Don't skip the classic fork-pressed criss-cross marks; they aren't just for nostalgia. Those ridges create extra surface area for the oven's heat, giving you slightly crisp edges while the interior stays perfectly dense and moist.
Ingredients
The Dough
- 1/2 cup (113g) unsalted butter
- 3/4 cup (190g) creamy peanut butter (standard commercial style, not natural/oil-separating)
- 1/2 cup (100g) granulated sugar
- 1/2 cup (110g) packed dark brown sugar
- 1 large egg, room temperature
- 1 teaspoon vanilla extract
- 1 1/2 cups (185g) all-purpose flour
- 3/4 teaspoon baking soda
- 1/2 teaspoon kosher salt
Topping
- 2 tablespoons granulated sugar (for rolling)
- Flaky sea salt (Maldon style)
Instructions
- 1
Melt the butter in a small saucepan over medium heat, swirling occasionally until the milk solids turn golden brown and smell nutty; immediately pour into a large heat-proof bowl and let cool for 10 minutes.
- 2
Whisk the cooled brown butter with the granulated sugar and dark brown sugar until combined and no lumps remain.
- 3
Add the peanut butter, egg, and vanilla extract to the bowl, whisking vigorously until the mixture is smooth and slightly lightened in color.
- 4
Fold in the flour, baking soda, and kosher salt using a spatula until just combined; do not overmix or the cookies will become tough.
- 5
Cover the dough and chill in the refrigerator for at least 30 minutes to allow the flour to hydrate and the fats to firm up.
- 6
Preheat your oven to 350°F (175°C) and line two large baking sheets with parchment paper.
- 7
Scoop rounded tablespoons of dough (about 30g each) and roll them into smooth balls between your palms.
- 8
Roll each ball in the extra granulated sugar and place them 2 inches apart on the prepared baking sheets.
- 9
Use a fork to press a criss-cross pattern into the top of each ball, flattening them to about 1/2-inch thickness.
- 10
Bake for 9–11 minutes, or until the edges are just set and the centers still look slightly soft and underbaked.
- 11
Remove from the oven and immediately sprinkle with a pinch of flaky sea salt.
- 12
Cool on the baking sheet for 10 minutes before transferring to a wire rack to cool completely.
Tips
- → Avoid using 'natural' peanut butter where the oil separates at the top; the lack of stabilizers will cause these cookies to spread too much and become greasy.
- → Don't skip the chill time.
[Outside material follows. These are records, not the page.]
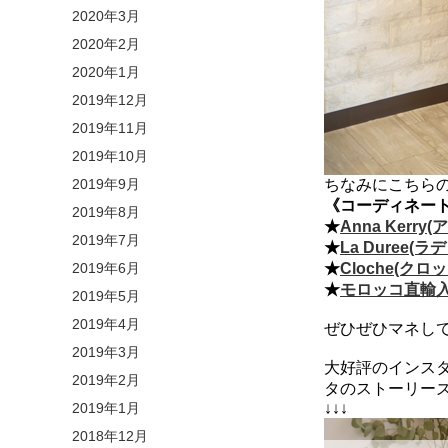
2020年3月
2020年2月
2020年1月
2019年12月
2019年11月
2019年10月
2019年9月
ちなみにこちら
《コーディネー
2019年8月
★
Anna Ker
2019年7月
★
La Duree
2019年6月
★
Cloche(
★
モロッコ直輸入
2019年5月
2019年4月
ぜひぜひマネしてみ
2019年3月
大好評のインスタ
2019年2月
タのストーリー
2019年1月
↓↓↓
2018年12月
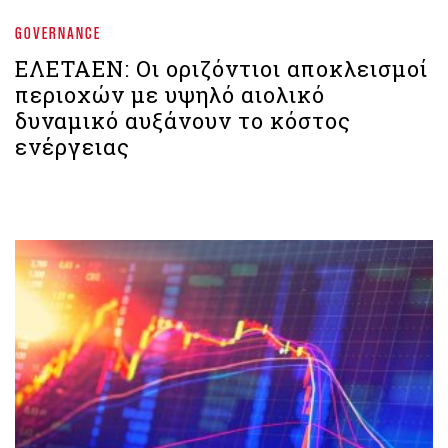
GOVERNANCE
ΕΛΕΤΑΕΝ: Οι οριζόντιοι αποκλεισμοί
περιοχών με υψηλό αιολικό
δυναμικό αυξάνουν το κόστος
ενέργειας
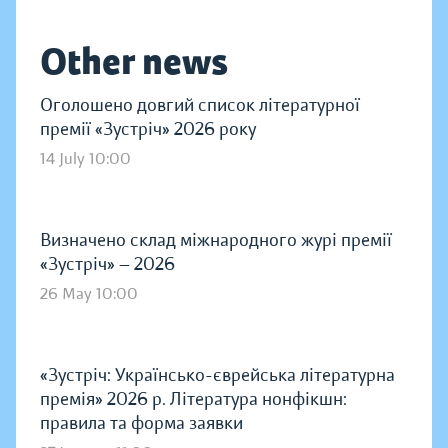
Other news
Оголошено довгий список літературної
премії «Зустріч» 2026 року
14 July 10:00
Визначено склад міжнародного журі премії
«Зустріч» — 2026
26 May 10:00
«Зустріч: Українсько-єврейська літературна
премія» 2026 р. Література нонфікшн:
правила та форма заявки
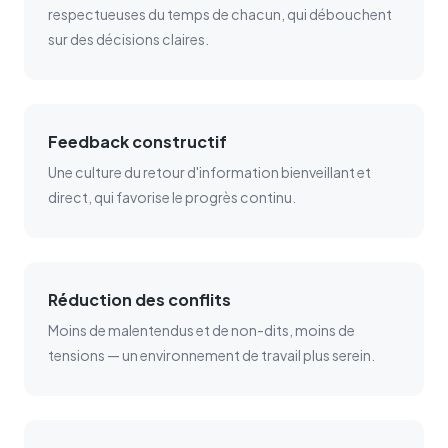
respectueuses du temps de chacun, qui débouchent
sur des décisions claires.
Feedback constructif
Une culture du retour d'information bienveillant et
direct, qui favorise le progrès continu.
Réduction des conflits
Moins de malentendus et de non-dits, moins de
tensions — un environnement de travail plus serein.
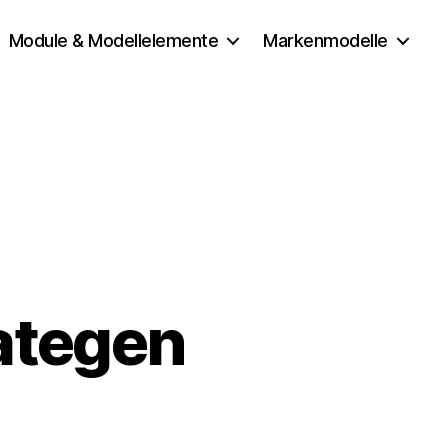
Module & Modellelemente
Markenmodelle
ategen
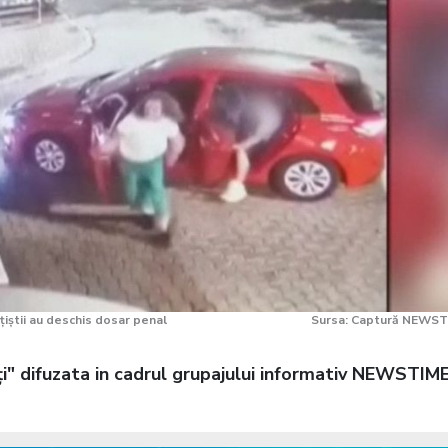
ițiștii au deschis dosar penal
Sursa: Captură NEWST
inți" difuzata in cadrul grupajului informativ NEWSTIM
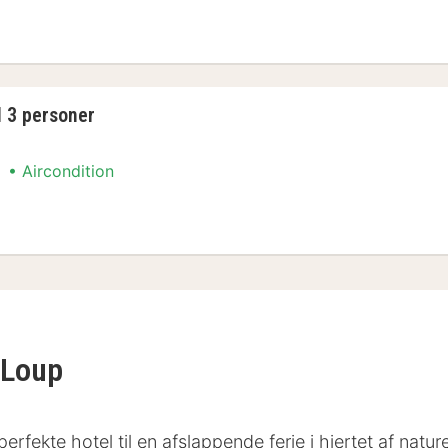
 3 personer
l 3 personer
Aircondition
l 3 personer
 Loup
fekte hotel til en afslappende ferie i hjertet af natu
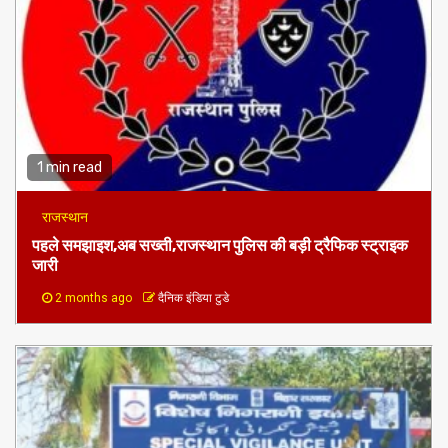
1 min read
राजस्थान
पहले समझाइश,अब सख्ती,राजस्थान पुलिस की बड़ी ट्रैफिक स्ट्राइक
जारी
2 months ago
दैनिक इंडिया टुडे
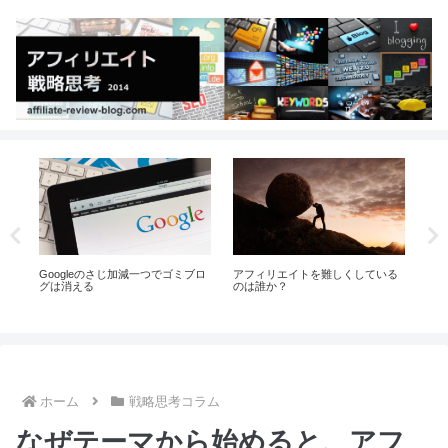
る
「買いたい！」のスイッチを押す
ニッチジャンルに”視点”を加えて
「
方法
オリジナルな価値を引き出す方法
高
ら
ホーム
戦略思考コラム
なぜテーマから始めると、アフ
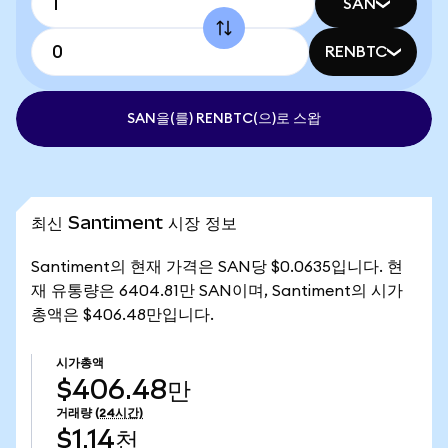
SAN
RENBTC
SAN을(를) RENBTC(으)로 스왑
최신 Santiment 시장 정보
Santiment의 현재 가격은 SAN당 $0.0635입니다. 현
재 유통량은 6404.81만 SAN이며, Santiment의 시가
총액은 $406.48만입니다.
시가총액
$406.48만
거래량
(24시간)
$1.14천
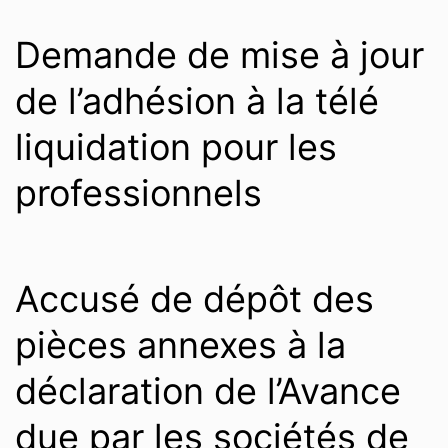
Demande de mise à jour
de l’adhésion à la télé
liquidation pour les
professionnels
Accusé de dépôt des
pièces annexes à la
déclaration de l’Avance
due par les sociétés de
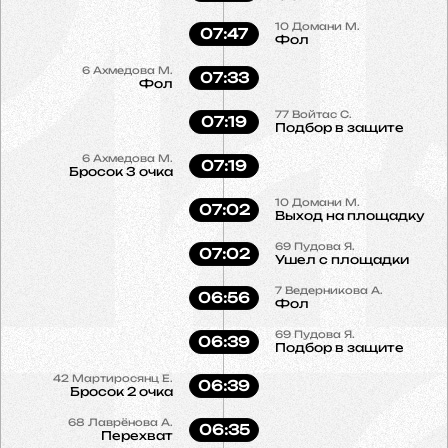
10
Домани М.
07:47
Фол
6
Ахмедова М.
07:33
Фол
77
Войтас С.
07:19
Подбор в защите
6
Ахмедова М.
07:19
Бросок 3 очка
10
Домани М.
07:02
Выход на площадку
69
Пудова Я.
07:02
Ушел с площадки
7
Ведерникова А.
06:56
Фол
69
Пудова Я.
06:39
Подбор в защите
42
Мартиросянц Е.
06:39
Бросок 2 очка
68
Лаврёнова А.
06:35
Перехват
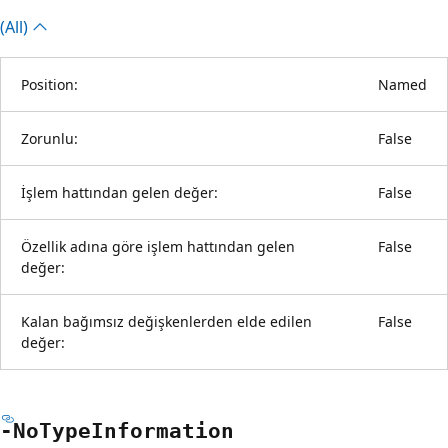
(All)
Position:
Named
Zorunlu:
False
İşlem hattından gelen değer:
False
Özellik adına göre işlem hattından gelen
False
değer:
Kalan bağımsız değişkenlerden elde edilen
False
değer:
-No
Type
Information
Chilling the dough controls the spread and intensifies the brown butter flavor.
- → For the softest texture, err on the side of underbaking. The cookies will continue to firm up on the hot baking sheet once removed from the oven.
FAQ
Why does my peanut butter cookies recipe turn out dry?
Dry cookies are usually the result of too much flour or overbaking. Ensure you measure your flour by weight (185g) or use the spoon-and-level method, and pull the cookies out while the centers still look slightly doughy.
How do I store these cookies to keep them soft?
Store them in an airtight container at room temperature for up to 5 days. Adding a small piece of white bread to the container can help maintain moisture.
Can I freeze the dough for later?
Yes. Roll the dough into balls and freeze them on a tray before transferring to a zip-top bag. Bake directly from frozen, adding 1-2 minutes to the total bake time.